Page images and extracted text
Segment Open
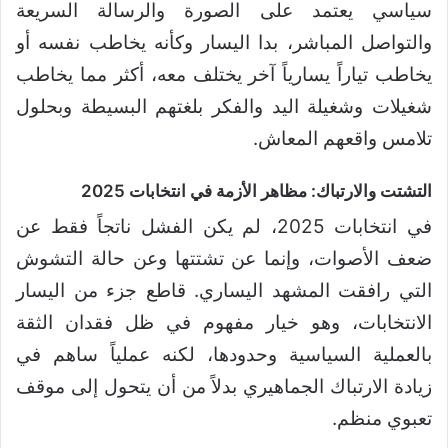
سياسي يعتمد على الصورة والرسالة السريعة
والتواصل المباشر، بدا اليسار وكأنه يخاطب نفسه أو
يخاطب تياراً يسارياً آخر يختلف معه، أكثر مما يخاطب
شغيلات وشغيلة اليد والفكر بلغتهم البسيطة وبحلول
تلامس واقعهم المعاش.
التشتت والارتباك: مظاهر الأزمة في انتخابات 2025
في انتخابات 2025، لم يكن الفشل ناتجاً فقط عن
ضعف الأصوات، وإنما عن تشتتها وعن حالة التشوش
التي رافقت المشهد اليساري. قاطع جزء من اليسار
الانتخابات، وهو خيار مفهوم في ظل فقدان الثقة
بالعملية السياسية وحدودها، لكنه عملياً ساهم في
زيادة الارتباك الجماهيري بدلاً من أن يتحول إلى موقف
تعبوي منظم.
Segment Closed
Try it — Return the preceding entries verbatim, with the pictures excluded.

Solved exercise —
سياسي يعتمد على الصورة والرسالة السريعة
والتواصل المباشر، بدا اليسار وكأنه يخاطب نفسه أو
يخاطب تياراً يسارياً آخر يختلف معه، أكثر مما يخاطب
شغيلات وشغيلة اليد والفكر بلغتهم البسيطة وبحلول
تلامس واقعهم المعاش.
التشتت والارتباك: مظاهر الأزمة في انتخابات 2025
في انتخابات 2025، لم يكن الفشل ناتجاً فقط عن
ضعف الأصوات، وإنما عن تشتتها وعن حالة التشوش
التي رافقت المشهد اليساري. قاطع جزء من اليسار
الانتخابات، وهو خيار مفهوم في ظل فقدان الثقة
بالعملية السياسية وحدودها، لكنه عملياً ساهم في
زيادة الارتباك الجماهيري بدلاً من أن يتحول إلى موقف
تعبوي منظم.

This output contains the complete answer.